1. An interface for receiving information about the target person, A processor that controls the information displayed on the display device, It is equipped with, The aforementioned processor, The subject information is input into the first inference model to obtain a first inference result corresponding to the clinical judgment obtained for the subject for a predetermined item. The subject information is input into the second inference model to obtain a second inference result corresponding to the clinical judgment obtained for the subject for the predetermined items. The first inference result is displayed on the display device along with a first identifier that identifies the first inference model. The second inference result is displayed on the display device along with a second identifier that identifies the second inference model. Display control device.

2. The interface receives evaluation information corresponding to an evaluation of at least one of the first inference result and the second inference result, The processor stores the evaluation information in storage. The display control device according to claim 1.

3. The aforementioned evaluation information includes attribute information of the person who performed the evaluation.
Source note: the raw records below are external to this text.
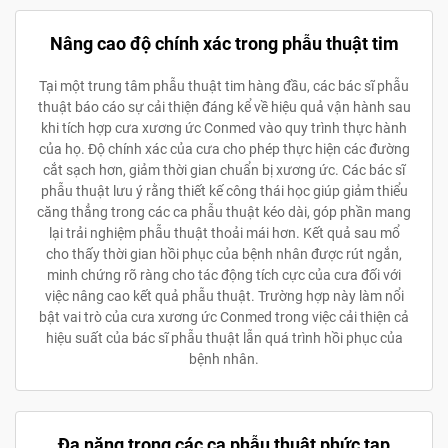
Nâng cao độ chính xác trong phẫu thuật tim
Tại một trung tâm phẫu thuật tim hàng đầu, các bác sĩ phẫu
thuật báo cáo sự cải thiện đáng kể về hiệu quả vận hành sau
khi tích hợp cưa xương ức Conmed vào quy trình thực hành
của họ. Độ chính xác của cưa cho phép thực hiện các đường
cắt sạch hơn, giảm thời gian chuẩn bị xương ức. Các bác sĩ
phẫu thuật lưu ý rằng thiết kế công thái học giúp giảm thiểu
căng thẳng trong các ca phẫu thuật kéo dài, góp phần mang
lại trải nghiệm phẫu thuật thoải mái hơn. Kết quả sau mổ
cho thấy thời gian hồi phục của bệnh nhân được rút ngắn,
minh chứng rõ ràng cho tác động tích cực của cưa đối với
việc nâng cao kết quả phẫu thuật. Trường hợp này làm nổi
bật vai trò của cưa xương ức Conmed trong việc cải thiện cả
hiệu suất của bác sĩ phẫu thuật lẫn quá trình hồi phục của
bệnh nhân.
Đa năng trong các ca phẫu thuật phức tạp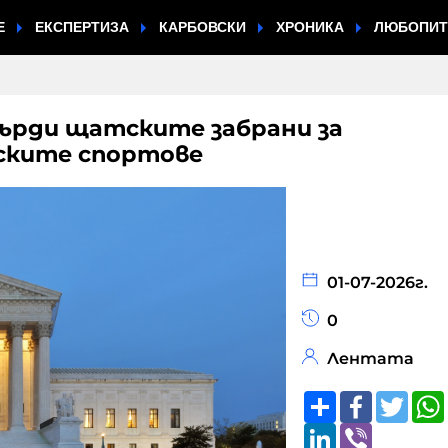
Е
ЕКСПЕРТИЗА
КАРБОВСКИ
ХРОНИКА
ЛЮБОПИ
ърди щатските забрани за
ските спортове
01-07-2026г.
0
Лентата
Share
Faceboo
Twitt
LinkedIn
Viber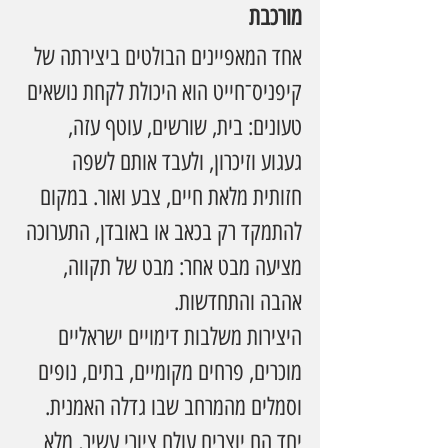
מורכבת
אחד המאפיינים הבולטים ביצירתה של 
קיפניס־חייט הוא היכולת לקחת נושאים 
טעונים: בית, שורשים, עוטף עזה, 
געגוע וזיכרון, ולעבד אותם לשפה 
חזותית מלאת חיים, צבע ואור. במקום 
להתמקד רק בכאב או באובדן, התערוכה 
מציעה מבט אחר: מבט של תקווה, 
אהבה והתחדשות.
היצירות משלבות דימויים ישראליים 
מוכרים, פרחים מקומיים, בתים, נופים 
וסמלים מהמרחב שבו גדלה האמנית. 
יחד הם יוצרים עולם ציורי עשיר, מלא 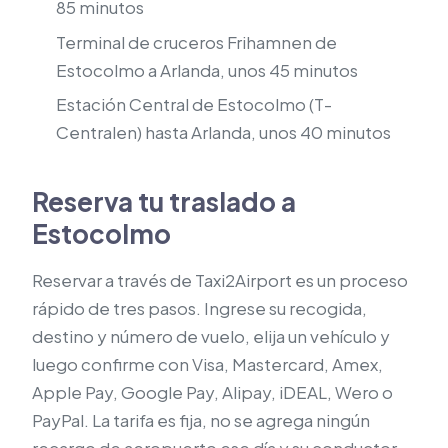
85 minutos
Terminal de cruceros Frihamnen de
Estocolmo a Arlanda, unos 45 minutos
Estación Central de Estocolmo (T-
Centralen) hasta Arlanda, unos 40 minutos
Reserva tu traslado a
Estocolmo
Reservar a través de Taxi2Airport es un proceso
rápido de tres pasos. Ingrese su recogida,
destino y número de vuelo, elija un vehículo y
luego confirme con Visa, Mastercard, Amex,
Apple Pay, Google Pay, Alipay, iDEAL, Wero o
PayPal. La tarifa es fija, no se agrega ningún
recargo de aeropuerto ese día y su conductor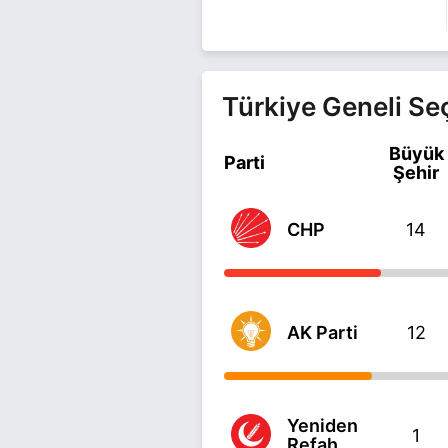
Türkiye Geneli Se
Büyük
Parti
Şehir
CHP
14
AK Parti
12
Yeniden
1
Refah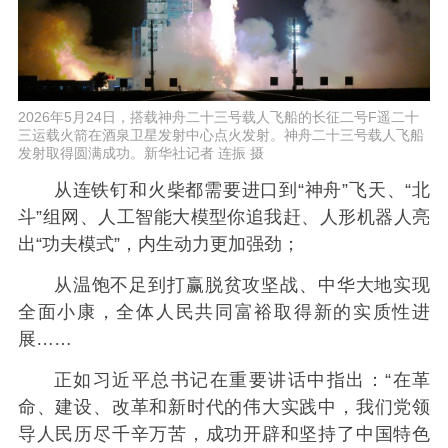
2026年5月24日，搭载神舟二十三号载人飞船的长征二号F遥二十
三运载火箭在酒泉卫星发射中心点火发射。神舟二十三号载人飞船
发射取得圆满成功。新华社记者 连振 摄
从连铁钉和火柴都需要进口到“神舟”飞天、“北
斗”组网、人工智能大模型你追我赶、人形机器人亮
出“功夫模式”，内生动力更加强劲；
从温饱不足到打赢脱贫攻坚战、中华大地实现
全面小康，全体人民共同富裕取得新的实质性进
展……
正如习近平总书记在重要讲话中指出：“在革
命、建设、改革和新时代的伟大实践中，我们党领
导人民历尽千辛万苦，成功开辟和坚持了中国特色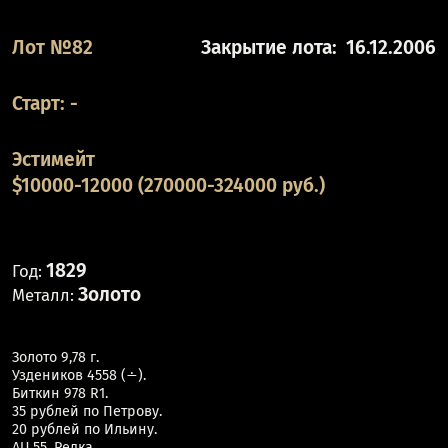
Лот №82
Закрытие лота:
16.12.2006
Старт:
-
Эстимейт
$10000-12000 (270000-324000 руб.)
1829
Год:
Золото
Металл:
Золото 9,78 г.
Уздеников 4558 (∸).
Биткин 978 R1.
35 рублей по Петрову.
20 рублей по Ильину.
AU 55. Редка.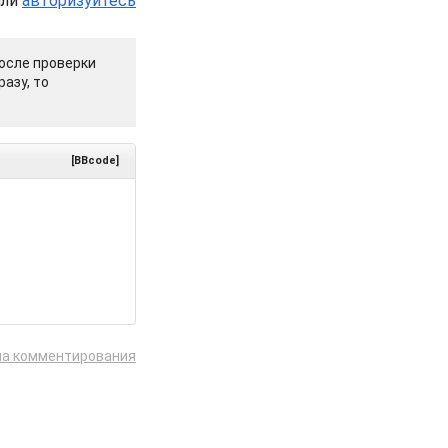
или
авторизуйтесь
осле проверки
азу, то
[BBcode]
ла комментирования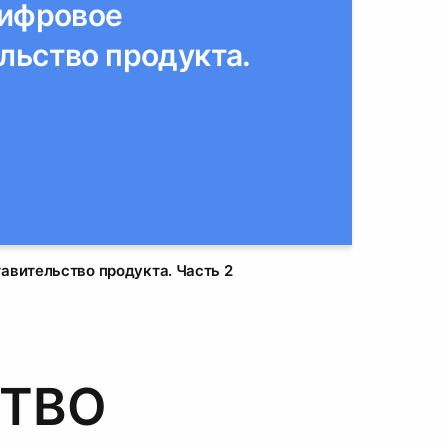
Цифровое
льство продукта.
0
авительство продукта. Часть 2
СТВО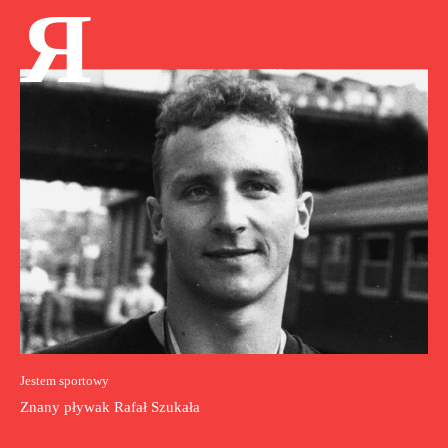
Я
Jestem sportowy
Znany pływak Rafał Szukała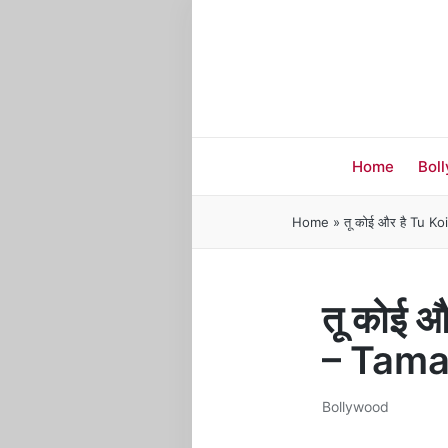
Home
Bol
Home
»
तू कोई और है Tu K
तू कोई 
– Tam
Bollywood
Posted
in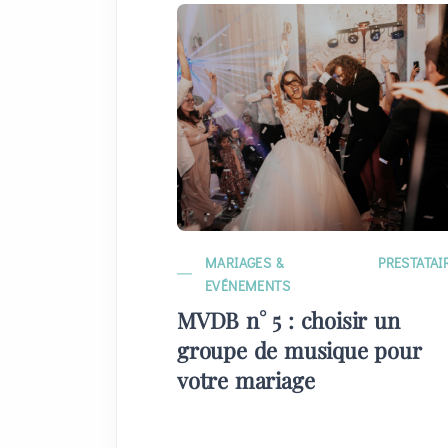
MARIAGES &
PRESTATAI
EVÉNEMENTS
MVDB n° 5 : choisir un
groupe de musique pour
votre mariage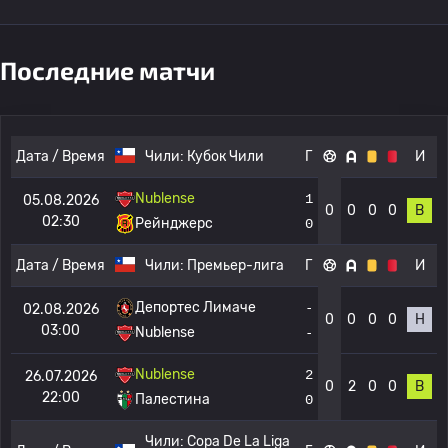
Последние матчи
Дата / Время
Чили:
Кубок Чили
Г
И
Nublense
1
05.08.2026
0
0
0
0
В
02:30
Рейнджерс
0
Дата / Время
Чили:
Премьер-лига
Г
И
Депортес Лимаче
-
02.08.2026
0
0
0
0
Н
03:00
Nublense
-
Nublense
2
26.07.2026
0
2
0
0
В
22:00
Палестина
0
Чили:
Copa De La Liga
The display control device according to claim 2.

4. The processor causes the evaluation information to be displayed on the display device. The display control device according to claim 2.

5. The processor changes the display mode of at least one of the first identifier and the second identifier according to the level of the evaluation. The display control device according to claim 2.

6. The processor causes the display device to show at least one of the changes in the first inference result over time and the changes in the second inference result over time. The display control device according to claim 1.

7. The interface receives event information indicating the occurrence of an event related to the subject information at a specific point in time. The processor displays an identifier corresponding to the event at a position corresponding to the time in the time progression. The display control device according to claim 6.

8. The interface receives evaluation information corresponding to an evaluation of at least one of the first inference result and the second inference result at a specific point in time. The processor displays an identifier corresponding to the evaluation at a position corresponding to the time in the time course. The display control device according to claim 6.

9. The processor changes the display mode of the identifier according to the elapsed time since the evaluation information was received. The display control device according to claim 8.

10. The processor causes the display device to display, for at least one of the first inference result and the second inference result, the measured values ​​of the multiple biological parameters included in the subject information and at least one of their contributions to the inference result. The display control device according to claim 1.

11. A computer program that can be executed by a processor mounted on a display control device, By being executed, the display control device will We accept information about the target individuals. The subject information is input into the first inference model to obtain a first inference result corresponding to the clinical judgment obtained for the subject for a predetermined item. The subject information is input into the second inference model to obtain a second inference result corresponding to the clinical judgment obtained for the subject for the predetermined items. The first inference result is displayed on the display device along with a first identifier that identifies the first inference model. The second inference result is displayed on the display device along with a second identifier that identifies the second inference model. Computer program.